Prof Lawrence Young, Virologist and Professor of Molecular Oncology, Warwick Medical School, University of Warwick, said:

“The driving force behind cases of infection are a combination of two things – the amount of immunity in the population and human behaviour.  It is clear that while vaccines do a lot of the heavy lifting when it comes to keeping COVID-19 under control, other interventions are also required to prevent case numbers rising.  Faced with rapidly increasing levels of infection with the Omicron variant on the back of persistently high levels of delta infection, the only way to break the chains of transmission is to continue to expedite the booster campaign while also using other behavioural approaches such as more widespread use of face coverings, covid passes in crowded venues and, where possible, working from home.  Even if Omicron infection turns out to be milder, as data from South Africa suggests, high transmission rates will still result in a large number of hospitalisations.  The hope is that these Plan B restrictions will give us some breathing space to continue at pace with the roll out of booster shots while attempting to quench the spread of the Omicron variant in the run up to Christmas.”

 

Dr Julian Tang, Honorary Associate Professor/Clinical Virologist, Respiratory Sciences, University of Leicester, said:

“In the absence of data about the true clinical severity of omicron in the UK population, measures to limit its spread are a wise precaution – and these restrictions will also reduce the spread of delta and other respiratory viruses.

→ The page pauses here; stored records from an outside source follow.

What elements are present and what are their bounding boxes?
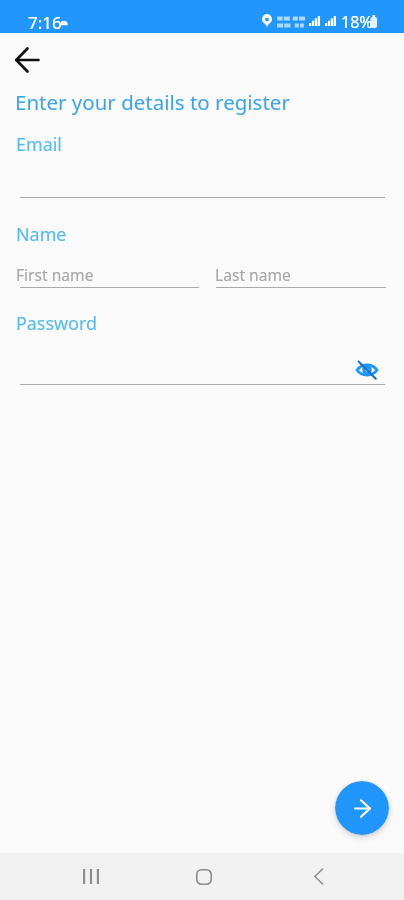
- button[interactable]: Show password: [352, 355, 382, 385]
- staticText: 7:16: [28, 11, 62, 34]
- button[interactable]: Back: [5, 38, 49, 82]
- staticText: Name: [16, 222, 67, 246]
- staticText: Last name: [215, 264, 291, 285]
- button[interactable]: Back: [294, 853, 342, 900]
- button[interactable]: Home: [180, 853, 228, 900]
- staticText: Email: [16, 132, 62, 156]
- staticText: 18%: [341, 11, 373, 33]
- button[interactable]: Recent apps: [67, 853, 115, 900]
- button[interactable]: Next: [335, 781, 389, 835]
- staticText: Password: [16, 311, 97, 335]
- staticText: First name: [16, 264, 94, 285]
- staticText: Enter your details to register: [15, 88, 290, 116]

“The rate of doubling is getting more like flu which has a much shorter serial interval (the time between successive cases) than previous globally dominating SARS-COV-2 variants (alpha, delta).

“This is what I would expect to see in a virus that is further adapting to a new host.  Possible reasons for this might be two-fold: the virus eclipse (replication) phase is shorter – but also, infected individuals might be less sick or even asymptomatic – and are able to still move about in society to spread the virus to many others.

“So daily case numbers might then be increasing because more virus can replicate per unit time in a single host – but also because one infected yet only mildly ill person can still spread the virus to many others – in whom the virus can again replicate at a faster rate, causing only mild illness, to spread the virus even further.

“Imposing restrictions now will reduce delta and omicron variants and seasonal flu cases more significantly than if such restrictions are delayed and implemented next week, for example.

“Booster COVID-19 and seasonal flu vaccines will still reduce the severity and possibly the spread of these viruses leading into Christmas/New Year and beyond – and the sooner people get these, the sooner we can start to reduce the daily case numbers, hospitalisations and deaths from all of these viruses.

“Complying with these measures helps to protect you, your family, friends and colleagues – regardless of what others do or don’t do.

“If more of us follow these restrictions now – we can hopefully reduce the need for any local or national lockdowns later – which will be bad for everyone.”

 

Dr Shaun Fitzgerald, Royal Academy of Engineering Visiting Professor, University of Cambridge, said:

“This new variant is real problem and the scientific evidence laid out by the CMO is clear.  We have to act sooner than perhaps we think, and this has been the message from the GCSA throughout this pandemic.  So, additional measures now do indeed seem sensible.

“As someone who has looked at ventilation for a long time, one may well ask whether we can just increase ventilation rates for example to compensate for the additional transmissibility of the Omicron variant.  Alas, the modelling studies confirm that pulling one lever a bit harder on its own to tackle this kind of change is unlikely to have the necessary impact.  We can’t simply ventilate our way out of this problem.  Increasing the ventilation rate would help a bit, but other measures are needed and these were clearly explained in the press briefing this evening.

“The term ‘hierarchy of controls’ is rather helpful in situations like this.  The first and most significant one is limiting our contact with others, and hence the ‘work from home if you can’ policy seems extremely sensible.  Clearly it is not as enjoyable working at home physically isolated from work colleagues, but if we can, then the modelling shows that this is a significant measure.  Secondly, when the Prime Minister said that Christmas parties and nativities could still go ahead, he was absolutely clear about what was necessary in these scenarios; the first thing mentioned, after of course the jabbing, was ventilate and then additional easy-to-do things such as hands.  And then the use of face coverings in a wider range of indoor settings is very helpful.”

 

 

https://www.gov.uk/government/news/prime-minister-confirms-move-to-plan-b-in-england

https://www.gov.uk/government/speeches/pm-opening-statement-at-covid-19-press-conference-8-december-2021

 

 

All our previous output on this subject can be seen at this weblink:

www.sciencemediacentre.org/tag/covid-19

 

 

Declared interests

Prof Penny Ward: “I am semi-retired, but I am owner/Director of PWG Consulting (Biopharma) Ltd a consulting firm advising companies on drug and device development. Between December 2016 and July 2019 I served as Chief Medical Officer of Virion Biotherapeutics Ltd, a company developing antiviral treatments for respiratory viral diseases. Previous employee of Roche, makers of tocilizumab (anti IL6 antibody) and CMO of Novimmune, makers of empalumab (anti IFN gamma antibody).”

None others received.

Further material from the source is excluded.